Figure 1: 2DGS provides consistent intersection planes across viewpoints, while 3DGS leads to inconsistent surfaces; unregularized 2DGS can still misalign with true surface contours.
Methodology
Architecture Overview
MeshSplat employs a feed-forward, multi-view stereo (MVS)-based architecture. Given a pair of images and their camera parameters, the pipeline consists of:
- Feature Extraction: A CNN and multi-view transformer extract per-view feature maps.
- Cost Volume Construction: Plane-sweeping generates per-view cost volumes, encoding multi-view correspondences.

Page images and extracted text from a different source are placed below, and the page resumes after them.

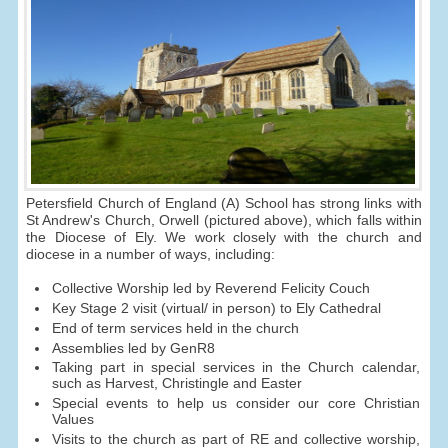
Petersfield Church of England (A) School has strong links with
St Andrew's Church, Orwell (pictured above), which falls within
the Diocese of Ely. We work closely with the church and
diocese in a number of ways, including:
Collective Worship led by Reverend Felicity Couch
Key Stage 2 visit (virtual/ in person) to Ely Cathedral
End of term services held in the church
Assemblies led by GenR8
Taking part in special services in the Church calendar,
such as Harvest, Christingle and Easter
Special events to help us consider our core Christian
Values
Visits to the church as part of RE and collective worship,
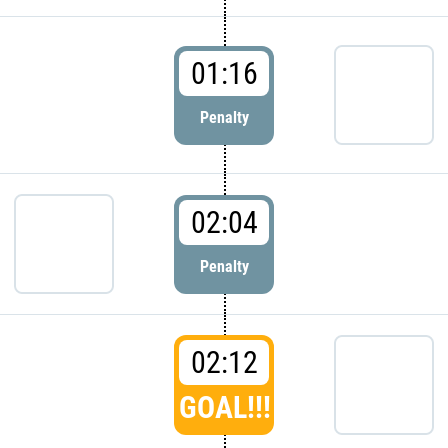
01:16
Penalty
02:04
Penalty
02:12
GOAL!!!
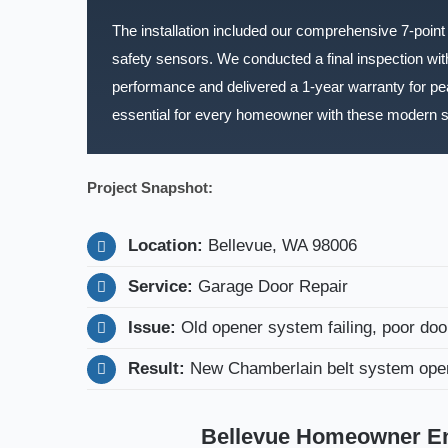
The installation included our comprehensive 7-point r
safety sensors. We conducted a final inspection with
performance and delivered a 1-year warranty for p
essential for every homeowner with these modern 
Project Snapshot:
Location:
Bellevue, WA 98006
Service:
Garage Door Repair
Issue:
Old opener system failing, poor doo
Result:
New Chamberlain belt system opera
Bellevue Homeowner Enj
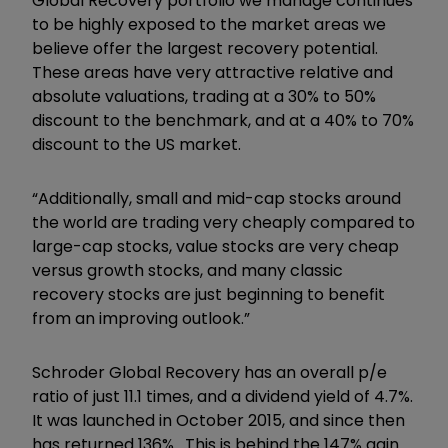
Global Recovery portfolio we manage continues
to be highly exposed to the market areas we
believe offer the largest recovery potential.
These areas have very attractive relative and
absolute valuations, trading at a 30% to 50%
discount to the benchmark, and at a 40% to 70%
discount to the US market.
“Additionally, small and mid-cap stocks around
the world are trading very cheaply compared to
large-cap stocks, value stocks are very cheap
versus growth stocks, and many classic
recovery stocks are just beginning to benefit
from an improving outlook.”
Schroder Global Recovery has an overall p/e
ratio of just 11.1 times, and a dividend yield of 4.7%.
It was launched in October 2015, and since then
has returned 136%. This is behind the 147% gain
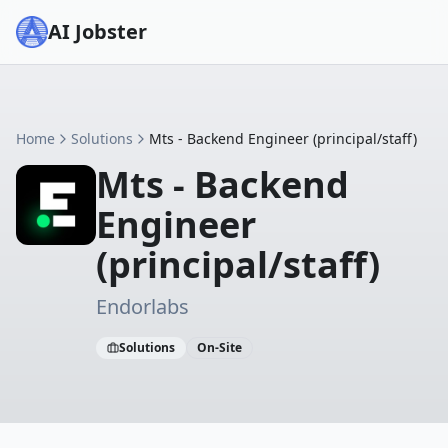
AI Jobster
Home
Solutions
Mts - Backend Engineer (principal/staff)
Mts - Backend
Engineer
(principal/staff)
Endorlabs
Solutions
On-Site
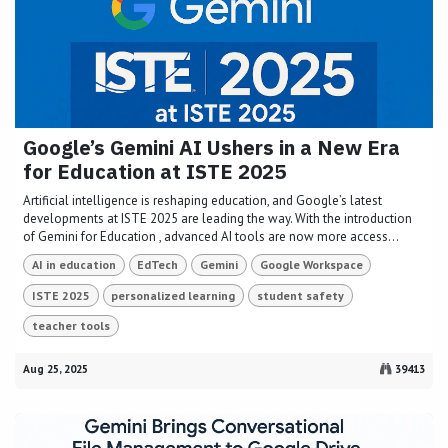
Google’s Gemini AI Ushers in a New Era
for Education at ISTE 2025
Artificial intelligence is reshaping education, and Google’s latest
developments at ISTE 2025 are leading the way. With the introduction
of Gemini for Education , advanced AI tools are now more access...
AI in education
EdTech
Gemini
Google Workspace
ISTE 2025
personalized learning
student safety
teacher tools
Aug 25, 2025
39413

- Depth and Normal Prediction: U-Net-based refinement yields depth maps; a dedicated normal prediction network estimates per-pixel normals and their uncertainties.
- 2DGS Parameterization: Pixel-aligned 2DGS are instantiated using predicted depths (for positions) and normals (for orientations), with other attributes decoded via a convolutional head.

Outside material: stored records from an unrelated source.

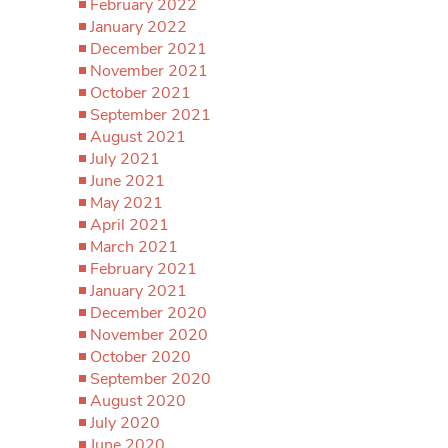
February 2022
January 2022
December 2021
November 2021
October 2021
September 2021
August 2021
July 2021
June 2021
May 2021
April 2021
March 2021
February 2021
January 2021
December 2020
November 2020
October 2020
September 2020
August 2020
July 2020
June 2020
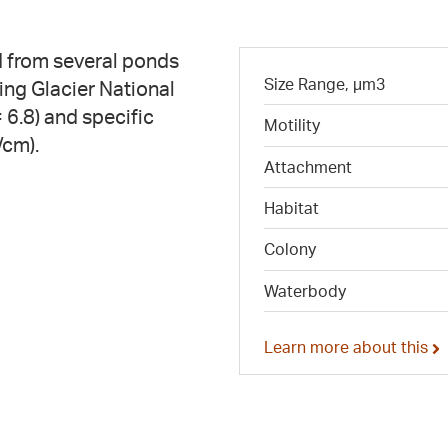
 from several ponds
Size Range, µm3
ing Glacier National
 6.8) and specific
Motility
/cm).
Attachment
Habitat
Colony
Waterbody
Learn more about this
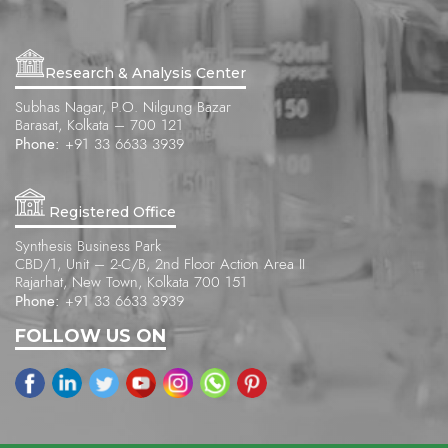
Research & Analysis Center
Subhas Nagar, P.O. Nilgung Bazar
Barasat, Kolkata – 700 121
Phone:
+91 33 6633 3939
Registered Office
Synthesis Business Park
CBD/1, Unit – 2-C/B, 2nd Floor Action Area II
Rajarhat, New Town, Kolkata 700 151
Phone:
+91 33 6633 3939
FOLLOW US ON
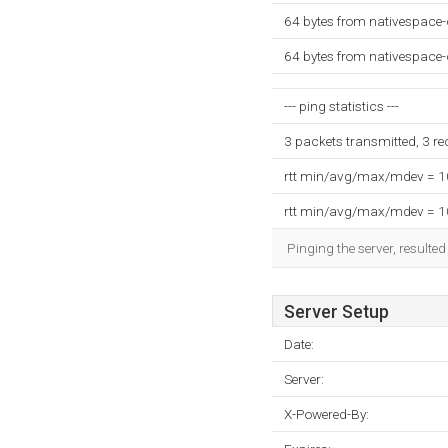
64 bytes from nativespace-
64 bytes from nativespace-
--- ping statistics ---
3 packets transmitted, 3 r
rtt min/avg/max/mdev = 
rtt min/avg/max/mdev = 
Pinging the server, resulte
Server Setup
Date:
Server:
X-Powered-By:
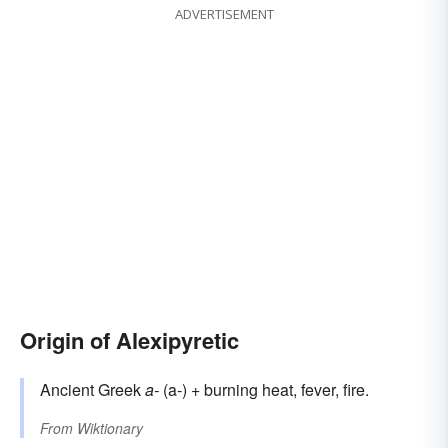
ADVERTISEMENT
Origin of Alexipyretic
Ancient Greek
a-
(a-) + burning heat, fever, fire.
From
Wiktionary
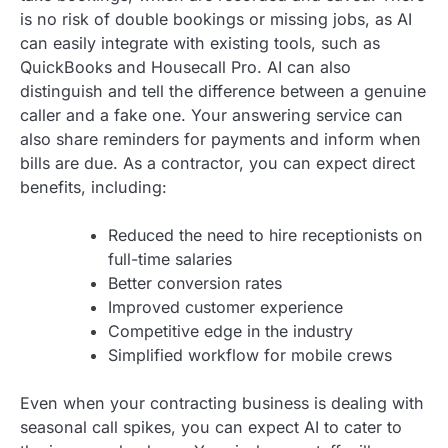
is no risk of double bookings or missing jobs, as AI
can easily integrate with existing tools, such as
QuickBooks and Housecall Pro. AI can also
distinguish and tell the difference between a genuine
caller and a fake one. Your answering service can
also share reminders for payments and inform when
bills are due. As a contractor, you can expect direct
benefits, including:
Reduced the need to hire receptionists on
full-time salaries
Better conversion rates
Improved customer experience
Competitive edge in the industry
Simplified workflow for mobile crews
Even when your contracting business is dealing with
seasonal call spikes, you can expect AI to cater to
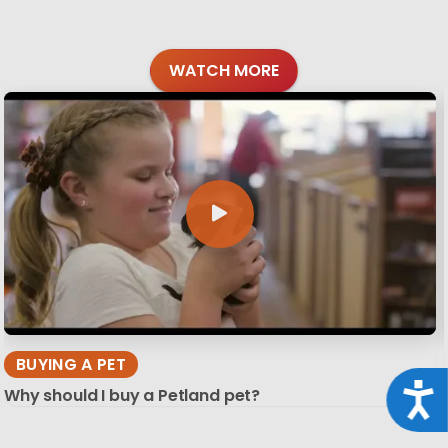
WATCH MORE
BUYING A PET
Acce
Why should I buy a Petland pet?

- Supervision and Mesh Extraction: 2DGS are used for differentiable rendering (NVS supervision) and mesh extraction.
Figure 2: MeshSplat architecture: multi-view feature extraction, cost volume construction, depth/normal prediction, 2DGS parameterization, and mesh extraction.
Loss Functions
- Weighted Chamfer Distance (WCD) Loss: Regularizes 2DGS positions by aligning point clouds from different views, weighted by confidence maps derived from cost volumes. This focuses the loss on regions with reliable correspondences, mitigating the impact of occlusions and non-overlapping areas.
- Uncertainty-Guided Normal NLL Loss: Supervises normal predictions using pseudo ground-truth normals from a monocular estimator (Omnidata), with per-pixel uncertainty (kappa) modulating the loss. This targets reliable regions and improves orientation accuracy.
- Photometric Loss: Combines MSE and LPIPS between rendered and ground-truth images for NVS supervision.
Training and Inference
Training is performed end-to-end with the above losses. During inference, the network predicts 2DGS from sparse input views, which are then used for mesh extraction following the 2DGS pipeline.
Experimental Results
MeshSplat demonstrates superior performance on Re10K and Scannet datasets, outperforming MVSplat, PixelSplat, and NeRF-based baselines in Chamfer Distance, precision, recall, and F1 metrics. Notably, MeshSplat achieves a CD of 0.3566 and F1 of 0.3758 on Re10K, and CD of 0.2606 and F1 of 0.3824 on Scannet, with significant improvements in mesh completeness and surface smoothness.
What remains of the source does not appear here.